Chili cooks competed to determine who could make the best meat and best vegetarian chili. This year there were six meat and two vegetarian chilis that ranged from classic to Indian, from chicken to lamb, and from superfood to full chuck.
In the end, Tara Anderson '16 won for best meat chili with her Chipotle Kahlua Chili and Priyanka Vyas (partner of Puneet Joshi '16) won for best vegetarian chili with her Rajma Masala.

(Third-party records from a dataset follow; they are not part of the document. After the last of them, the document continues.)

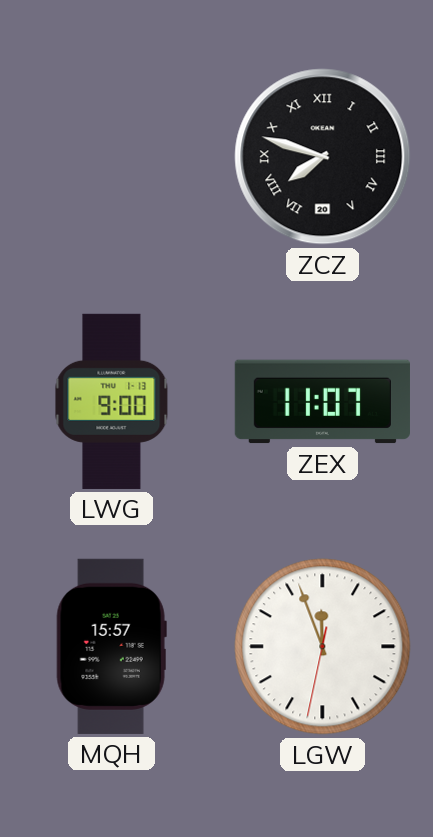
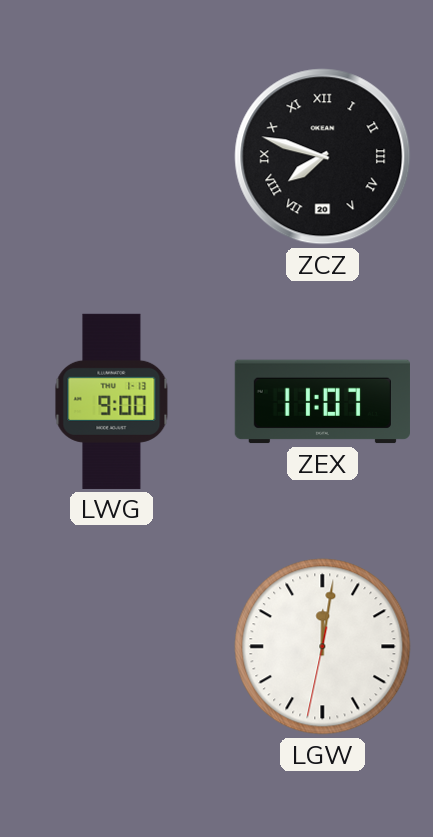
MQH: 15:57 -> none
LGW: 11:56 -> 12:01
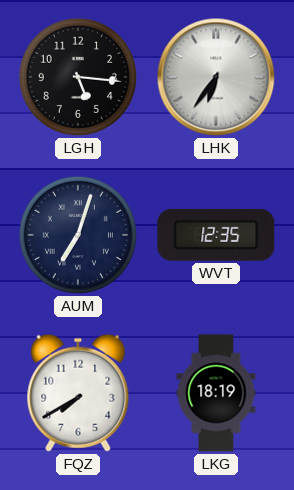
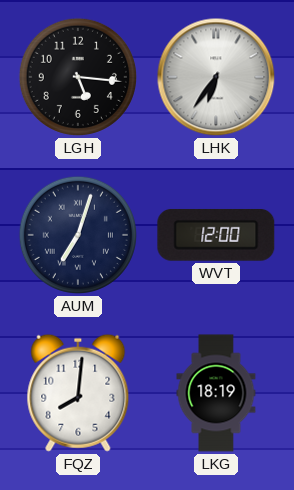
WVT: 12:35 -> 12:00
FQZ: 7:40 -> 8:01
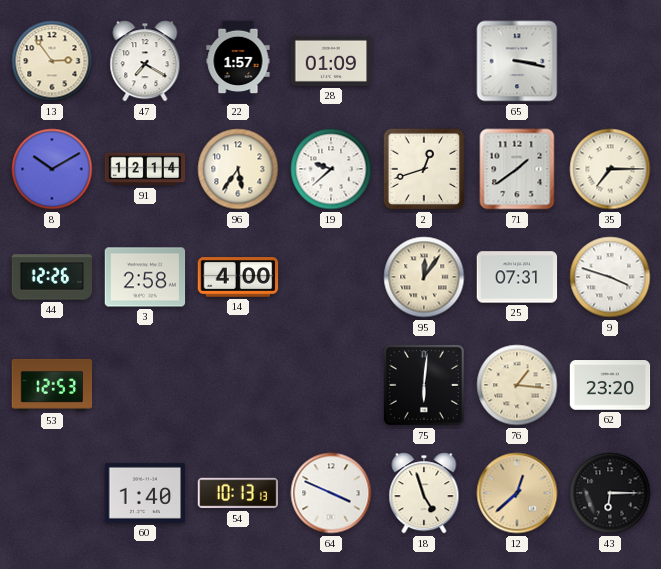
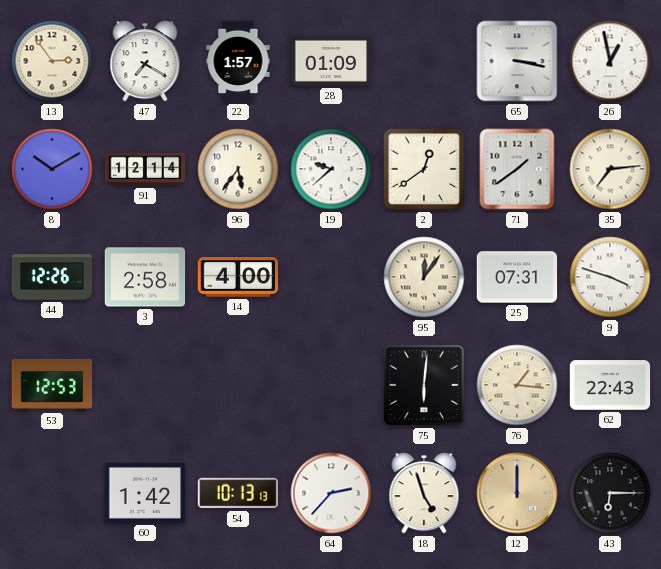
26: none -> 12:58
2: 12:42 -> 12:39
35: 7:15 -> 7:14
62: 23:20 -> 22:43
60: 1:40 -> 1:42
64: 3:49 -> 2:37
12: 12:38 -> 12:00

Tara’s Chipotle Kahlua Chili
- 3 slices bacon
- 3 pounds boneless chuck roast, trimmed and cut into 1" cubes
- 2 medium onions, diced
- 5 cloves garlic, minced
- 2 red bell peppers, diced
- 2 (15 ounce) can diced tomatoes
- 1 (14.5 ounce) can of black beans
- 3 tablespoons chili powder
- 2 teaspoons cumin
- 2 teaspoons salt
- 1 teaspoon cinnamon
- 4-6 chipotle peppers in adobo sauce, chopped
- 4 ounces good quality dark chocolate, roughly chopped
- 3 1/2 cups beef broth
- 1 cup Kahlúa coffee liqueur
Cook the bacon in a large skillet to render the grease. Leave about 3 tablespoons of bacon grease in the skillet, and remove bacon and excess grease. Add chuck roast and brown it on all sides, on medium high heat, then set aside. In a large pot or dutch oven, cook the onions on medium heat until they are soft and browned (about 5-10 minutes.) Add the garlic and bell pepper and cook for two more minutes. Stir in the tomatoes, chipotle chiles, and spices. Add chocolate and stir until it is melted and well combined. Pour in the beef stock and add in the browned beef. Simmer the chili, covered, for 40-50 minutes, stirring occasionally. Add the black beans and stir until they are heated through. Stir in Kahlúa and remove from heat.
- Red Kidney Beans 400gms
- Onion 1 large size.
- Tomatoes 2 large.
- Red Dry Chilli 2
- 3 Bay Leaves
- 2 Brown cardamom
- 1 small piece ginger
- 3-4 cloves of garlic
- Oil 2tbsp, Cumin Seeds 1/2 tsp
- Salt 1 tsp + red pepper 1/2 tsp+ Dry Mango powder 1/4 tsp + garam Masala 1/4 tsp + Rajma masala (everest or MDH) 1tsp
For Rajma/Beans initial preparation:
- Wash and Soak overnight.
- Add salt, boil in pressure cooker on low flame. Take 7-8 whistles or till the beans are properly cooked to the point that some of them can be mashed.
For the Gravy:
- Place oil in a deep pan and when hot put cumin seeds, Bay Leaves, cardamom, red chili.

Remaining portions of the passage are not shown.